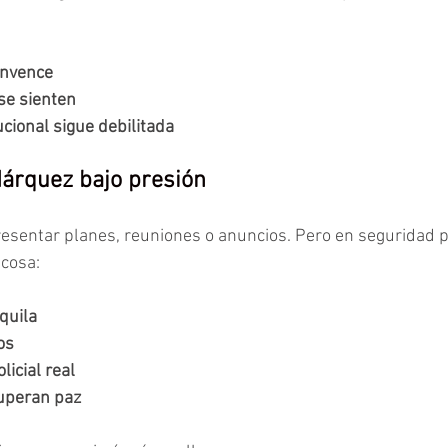
onvence
se sienten
ucional sigue debilitada
árquez bajo presión
esentar planes, reuniones o anuncios. Pero en seguridad pú
 cosa:
quila
os
licial real
cuperan paz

****************************************

ABOUT THIS EXERCISE:
Please hand back every entry above exactly, with no images in the copy.

RESULT OF THIS TASK:
onvence
se sienten
ucional sigue debilitada
árquez bajo presión
esentar planes, reuniones o anuncios. Pero en seguridad pú
 cosa:
quila
os
licial real
cuperan paz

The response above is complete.